The thunderegg, or geode, was named the state rock in 1965, after a vote by state rockhounds. Thunderegg exteriors look unremarkable, but their interiors can be filled with colorful agate, quartz, and amethyst in layers and even star patterns. Thundereggs range in size from less than one inch wide to more than four feet, and are often found in Crook, Jefferson, Malheur, Wasco, and Wheeler counties.
Archeologist Luther Cressman discovered some of the oldest shoes in the world in central Oregon’s Fort Rock Cave in 1938. Dozens of the woven sagebrush bark sandals, dating between 9,200 and 10,500 years old, were found under a layer of volcanic ash that fell some 7,500 years ago.
The Legislature declared the Oregon grape its state flower in 1899. Native to much of the Pacific Coast, the low-growing plant has waxy green leaves that resemble holly. It bears small yellow flowers in early summer, and dark blue berries in late fall that can be used in cooking.
Known as the “Marble Halls of Oregon,” the Oregon Caves National Monument in the Siskiyou Mountains is an active marble cave with more than 3 miles of underground marble, stalagmites, flowstone, and cave coral. The 50,000-year-old fossils of a grizzly bear and jaguar have also been found in the cave system.
Portland, known as the City of Roses, maintains more than 20,000 roses in three public rose gardens, including the International Rose Test Garden. Founded in 1917, the test garden is the oldest of its kind in the country, and was even considered a safe haven for hybrid roses grown in Europe during World War I.
Lincoln City (pop. 7,437) was reportedly the site of the first honeymoon in Oregon, when missionaries Jason Lee and Cyrus Shepard and their new brides camped in the town for one week. A plaque commemorating the milestone is located on NW 17th Street.
The Benton County Courthouse in Corvallis (pop. 49,322), built in the late 1880s for approximately $70,000, is the oldest courthouse in Oregon still used as such. The building underwent extensive renovation in 1976 to restore and preserve its fading features.

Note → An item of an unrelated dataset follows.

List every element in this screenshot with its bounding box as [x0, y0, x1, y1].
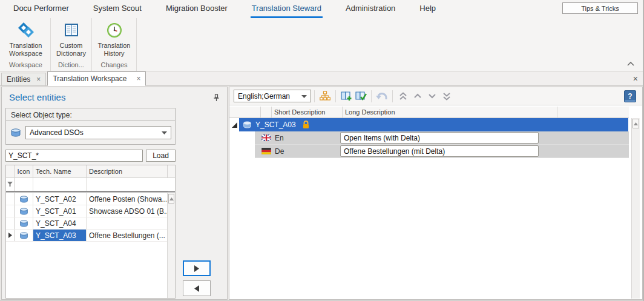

Grant Martinsen, a retired Oregon biology teacher, set an all-time fly-fishing record in October 2002 when he hooked a Chinook salmon weighing 71.5 pounds. He caught the fish on the Rogue River in Gold Beach (pop. 1,897).
The Camas pocket gopher, a species unique to Oregon, is found only in the Willamette Valley. It derives its name from a fondness for eating the camas lily, which is disappearing from the area for that reason. The gopher’s tunnels have been known to reach more than 800 feet in length.
Matt Groening, creator of television’s favorite animated family, the Simpsons, is a Portland native. Characters from The Simpsons actually debuted in the late 1980s on a skit for The Tracey Ullman Show. The Emmy Award-winning program has run for more than a decade.